Grief and loss through the eyes of a young child
Should young children visit a loved one who is terminally ill, attend a funeral or be present in a house of mourning? There’s no one right answer. Among other things, it depends on the child, his age and level of maturity, his relationship with the person, his interest in being present and the nature of the illness or death.
Perhaps you remember how poorly your parents handled a situation with you when they were trying to protect you from the reality of loss. While today there’s more openness toward death, helping to demystify it somewhat, there’s still superstition, general discomfort and great ambivalence. That said, we know that how we engage our children in these topics will have an impact on how they’ll cope with future loss.
Death and loss are an inevitable part of life. As much as you’d like, you cannot protect your children. They confront death daily when they step on dead insects or hear of the loss of a friend’s pet, not to mention in books, on TV and in the movies.
While dealing with death may be difficult, it doesn’t have to be scary and uncomfortable. I hope that you can tuck this column away and never have to use it. In being there for your child or grandchild, here are a few thoughts to help you better understand their world as seen through their small eyes.
1. Preparation is critical in helping your child understand what has just changed in his life. Whether going to visit an ill family member in the hospital or going to the cemetery or a house of mourning, the more you can describe for the child what he is likely to see and experience, the easier it will be. Visits should be brief and include your child only if he wants to be there.
2. Involve children as much as possible in making a card or a picture for someone unwell. If you’re fortunate enough to have advance warning that someone very sick may die, involve your child if possible in some way that enables him to say his good-byes.
Taking a photo of your child with his loved one, or receiving a letter for your child to read at a later time or a special keepsake from your loved one, all meaningfully connect your child to his loved one both now and in the future.
At some point you may want to ask your child for his suggestions for memorializing the loved one: making a book, planting a tree or something else that holds special meaning for him.

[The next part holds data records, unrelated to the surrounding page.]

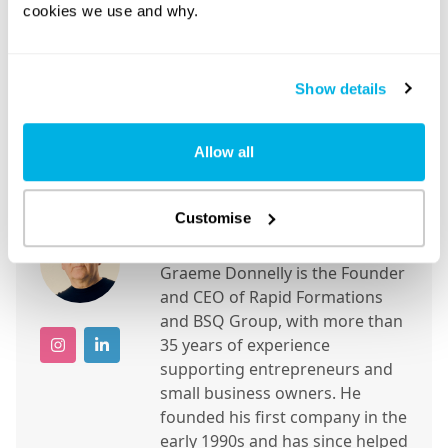
cookies we use and why.
Show details
Allow all
About the author
Customise
Graeme Donnelly
Graeme Donnelly is the Founder
and CEO of Rapid Formations
and BSQ Group, with more than
35 years of experience
supporting entrepreneurs and
small business owners. He
founded his first company in the
early 1990s and has since helped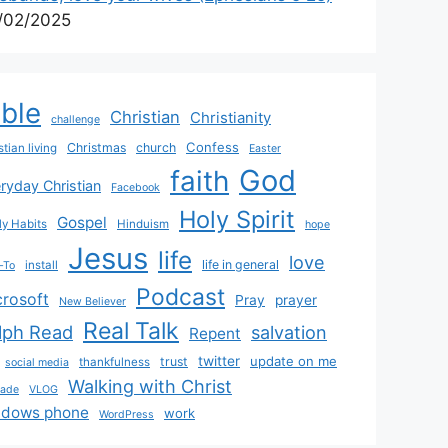
/02/2025
ible
Christian
Christianity
challenge
Confess
Christmas
church
stian living
Easter
God
faith
ryday Christian
Facebook
Holy Spirit
Gospel
y Habits
Hinduism
hope
Jesus
life
love
life in general
install
-To
Podcast
crosoft
Pray
prayer
New Believer
Real Talk
lph Read
salvation
Repent
twitter
update on me
trust
thankfulness
social media
Walking with Christ
rade
VLOG
ndows phone
work
WordPress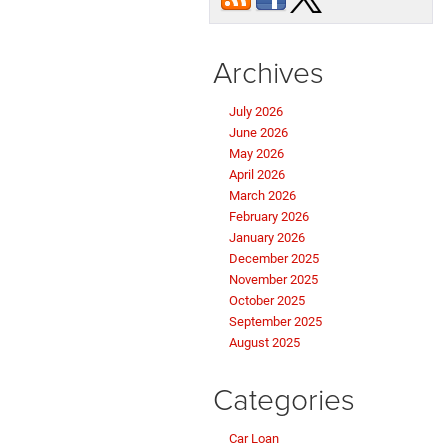
Archives
July 2026
June 2026
May 2026
April 2026
March 2026
February 2026
January 2026
December 2025
November 2025
October 2025
September 2025
August 2025
Categories
Car Loan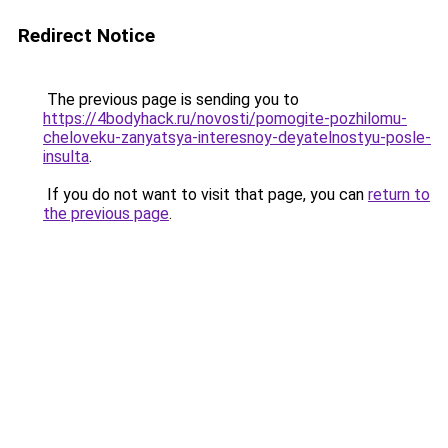
Redirect Notice
The previous page is sending you to
https://4bodyhack.ru/novosti/pomogite-pozhilomu-
cheloveku-zanyatsya-interesnoy-deyatelnostyu-posle-
insulta
.
If you do not want to visit that page, you can
return to
the previous page
.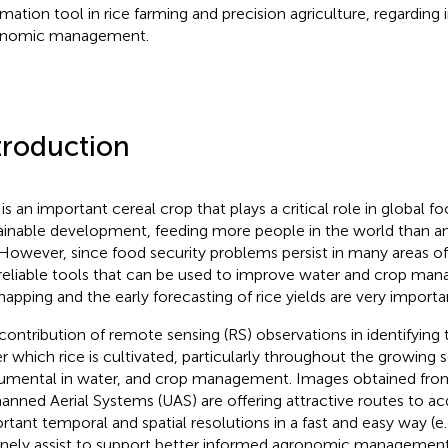
rmation tool in rice farming and precision agriculture, regarding i
onomic management.
troduction
 is an important cereal crop that plays a critical role in global f
ainable development, feeding more people in the world than any
 However, since food security problems persist in many areas of
reliable tools that can be used to improve water and crop ma
mapping and the early forecasting of rice yields are very importa
contribution of remote sensing (RS) observations in identifying 
r which rice is cultivated, particularly throughout the growing 
rumental in water, and crop management. Images obtained from 
nned Aerial Systems (UAS) are offering attractive routes to acq
rtant temporal and spatial resolutions in a fast and easy way (e.
inely assist to support better informed agronomic management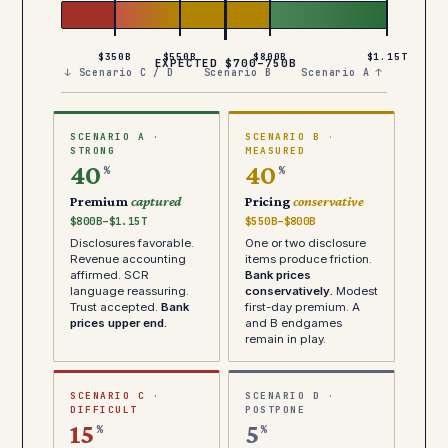
$350B
$550B
$800B
$1.15T
EXPECTED $700–750B
↓ Scenario C / D
Scenario B
Scenario A ↑
SCENARIO A ·
SCENARIO B ·
STRONG
MEASURED
40
40
%
%
Premium
captured
Pricing
conservative
$800B–$1.15T
$550B–$800B
Disclosures favorable.
One or two disclosure
Revenue accounting
items produce friction.
affirmed. SCR
Bank prices
language reassuring.
conservatively.
Modest
Trust accepted.
Bank
first-day premium. A
prices upper end.
and B endgames
remain in play.
SCENARIO C ·
SCENARIO D ·
DIFFICULT
POSTPONE
15
5
%
%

3. Young children experience a full range of emotions and confusion as they deal with serious illness and death of a loved one – whether a parent, grandparent, sibling, special pet or friend. If you feel that you’re not the right person to talk with your children about loss, or that it may be difficult to deal with your children when you, too, may have been impacted by the same loss, help them find someone with whom they can feel safe and openly talk to about their feelings. Children need to have an outlet to express their sadness and explore their fears and to know that their pain will lessen. When children feel that they don’t have a safe outlet for talking about their feelings, their sadness may be experienced in many other ways.
4. Children do best when they know that their world remains much the same. They need to feel loved and cared for and know that someone they trust is consistently there for them. They may feel very much alone and worry that if something happened to one loved one, it could happen to another or, even worse, to themselves.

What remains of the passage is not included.